The Obama administration unveiled a new policy Tuesday allowing foreign allies to buy military drones as part of its global counterterrorism fight.
The State Department said that although the new export policy would facilitate sales of armed drones, any sales would be made through the government-to-government foreign military sales program.
Each country eager to buy U.S. drone technology would also be required to agree to “end-use monitoring" and other security conditions. Recipient countries would be required to sign a pledge that the drones would not be used for unlawful surveillance or force against domestic populations and would be used only in internationally sanctioned military operations, such as self-defense.
Officials did not identify any countries that could be in line for drone exports.
The administration’s policy is sure to draw scrutiny from critics who worry about the technology falling into terrorists' hands or being used by repressive governments.

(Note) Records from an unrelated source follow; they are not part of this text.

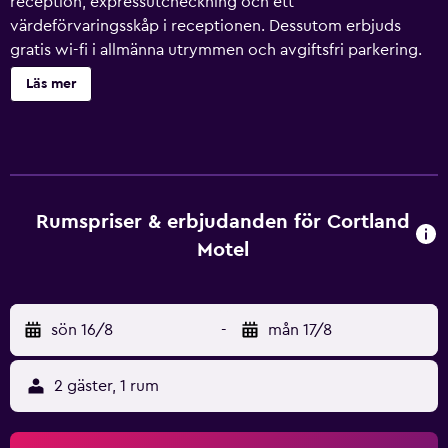
reception, expressutcheckning och ett
värdeförvaringsskåp i receptionen. Dessutom erbjuds
gratis wi-fi i allmänna utrymmen och avgiftsfri parkering.
Gäster får även tillgång till bekvämligheter som en
Läs mer
varuautomat. Cortland Motel erbjuder 35
luftkonditionerade rum med kaffe- och tebryggare och
badrock. 32-tums platt-tv med kabelkanaler. Badrummen
har badkar/dusch och hårtorkar. Gäster har tillgång till
gratis wi-fi. Dessutom har rummen strykjärn/strykbräda
och mörkläggningsgardiner. Städning sker dagligen.
Rumspriser & erbjudanden för Cortland
Motel
sön 16/8
-
mån 17/8
2 gäster, 1 rum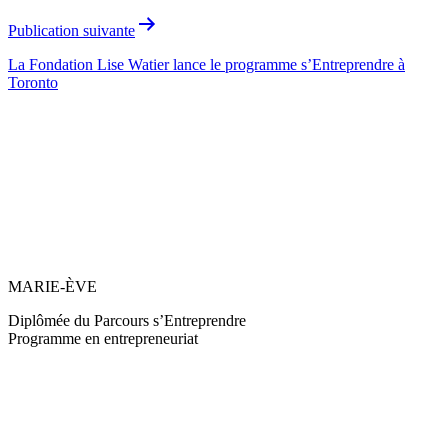
l’article
Publication suivante
La Fondation Lise Watier lance le programme s’Entreprendre à
Toronto
MARIE-ÈVE
Diplômée du Parcours s’Entreprendre
Programme en entrepreneuriat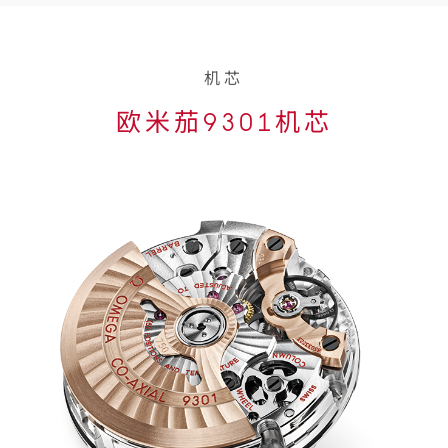
机芯
欧米茄9301机芯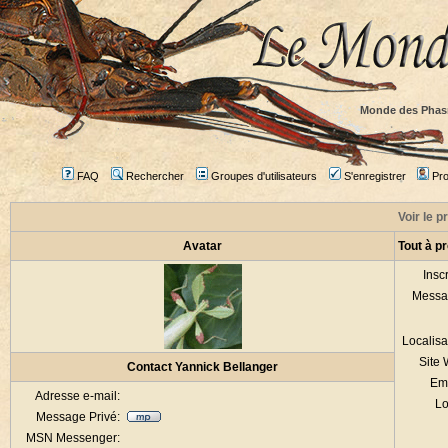
Monde des Phas
FAQ
Rechercher
Groupes d'utilisateurs
S'enregistrer
Prof
Voir le p
Avatar
Tout à p
Inscr
Messa
Localisa
Site
Contact Yannick Bellanger
Em
Adresse e-mail:
Lo
Message Privé:
MSN Messenger: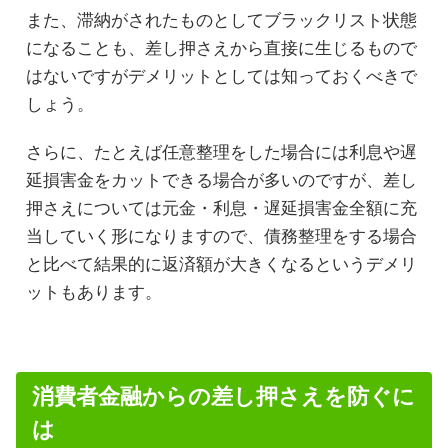
また、滞納がされたものとしてブラックリスト状態
になることも、差し押さえから直接に生じるもので
はないですがデメリットとしては知っておくべきで
しょう。
さらに、たとえば任意整理をした場合には利息や遅
延損害金をカットできる場合が多いのですが、差し
押さえについては元金・利息・遅延損害金全額に充
当していく形になりますので、債務整理をする場合
と比べて結果的に返済額が大きくなるというデメリ
ットもあります。
消費者金融からの差し押さえを防ぐに
は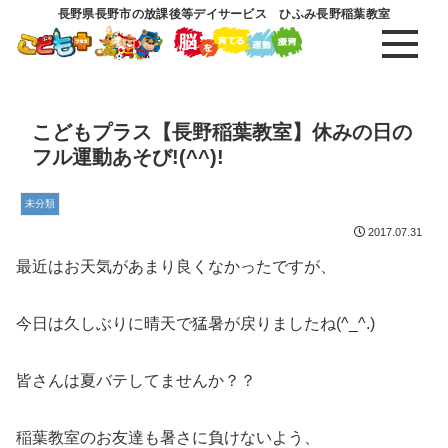
長野県長野市の放課後等デイサービス ひふみ長野稲葉教室
こどもプラス【長野稲葉教室】休みの日の
フル運動あそび!(^^)!
未分類
2017.07.31
最近はお天気があまり良くなかったですが、
今日は久しぶりに晴天で猛暑が戻りましたね(^_^.)
皆さんは夏バテしてませんか？？
稲葉教室のお友達も暑さに負けないよう、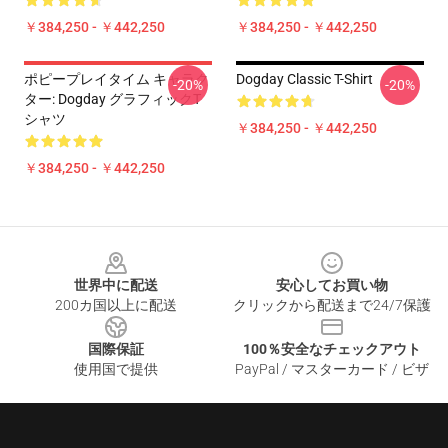
￥384,250 - ￥442,250
￥384,250 - ￥442,250
ポピープレイタイム キャラク
Dogday Classic T-Shirt
-20%
-20%
ター: Dogday グラフィックT
シャツ
￥384,250 - ￥442,250
￥384,250 - ￥442,250
Footer
世界中に配送
安心してお買い物
200カ国以上に配送
クリックから配送まで24/7保護
国際保証
100％安全なチェックアウト
使用国で提供
PayPal / マスターカード / ビザ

The United States has used drone campaigns in Pakistan, Afghanistan, Iraq, Yemen and elsewhere to target terrorist leaders.
Drones have become one of the most critical tools on the battlefield, providing troops with eyes in the sky and a weapons platform that can fly around the clock over hot spots and fire missiles without putting a pilot at risk.
Over the course of the wars in Iraq and Afghanistan, commanders' requests for drones skyrocketed and the Pentagon has struggled to keep up with the demand.
Defense companies have repeatedly complained that export restrictions are outdated and have caused the U.S. to lose potential customers to nations that have fewer restrictions on their arms industries.